### Data extracts
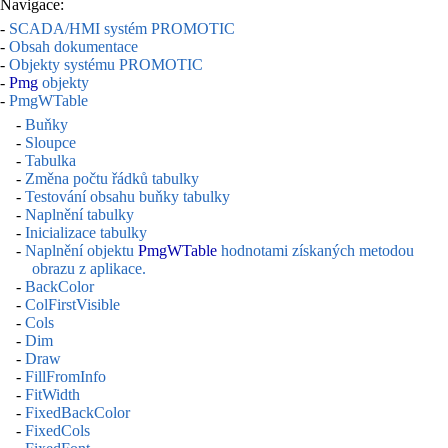
Navigace:
-
SCADA/HMI systém PROMOTIC
-
Obsah dokumentace
-
Objekty systému PROMOTIC
-
Pmg
objekty
-
PmgWTable
-
Buňky
-
Sloupce
-
Tabulka
-
Změna počtu řádků tabulky
-
Testování obsahu buňky tabulky
-
Naplnění tabulky
-
Inicializace tabulky
-
Naplnění objektu
PmgWTable
hodnotami získaných metodou
obrazu z aplikace.
-
BackColor
-
ColFirstVisible
-
Cols
-
Dim
-
Draw
-
FillFromInfo
-
FitWidth
-
FixedBackColor
-
FixedCols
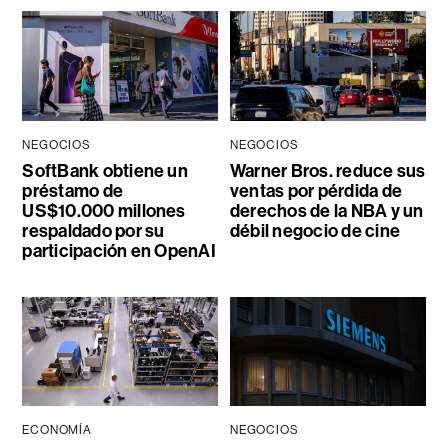
NEGOCIOS
NEGOCIOS
SoftBank obtiene un
Warner Bros. reduce sus
préstamo de
ventas por pérdida de
US$10.000 millones
derechos de la NBA y un
respaldado por su
débil negocio de cine
participación en OpenAI
ECONOMÍA
NEGOCIOS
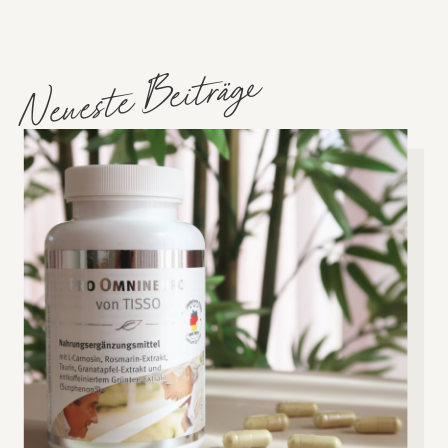
Neueste Beiträge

### Exercise description
Skipping the images, write out the whole listing exactly.

### Your solution
Navigace:
-
SCADA/HMI systém PROMOTIC
-
Obsah dokumentace
-
Objekty systému PROMOTIC
-
Pmg
objekty
-
PmgWTable
-
Buňky
-
Sloupce
-
Tabulka
-
Změna počtu řádků tabulky
-
Testování obsahu buňky tabulky
-
Naplnění tabulky
-
Inicializace tabulky
-
Naplnění objektu
PmgWTable
hodnotami získaných metodou
obrazu z aplikace.
-
BackColor
-
ColFirstVisible
-
Cols
-
Dim
-
Draw
-
FillFromInfo
-
FitWidth
-
FixedBackColor
-
FixedCols
NEGOCIOS
NEGOCIOS
SoftBank obtiene un
Warner Bros. reduce sus
préstamo de
ventas por pérdida de
US$10.000 millones
derechos de la NBA y un
respaldado por su
débil negocio de cine
participación en OpenAI
ECONOMÍA
NEGOCIOS
Neueste Beiträge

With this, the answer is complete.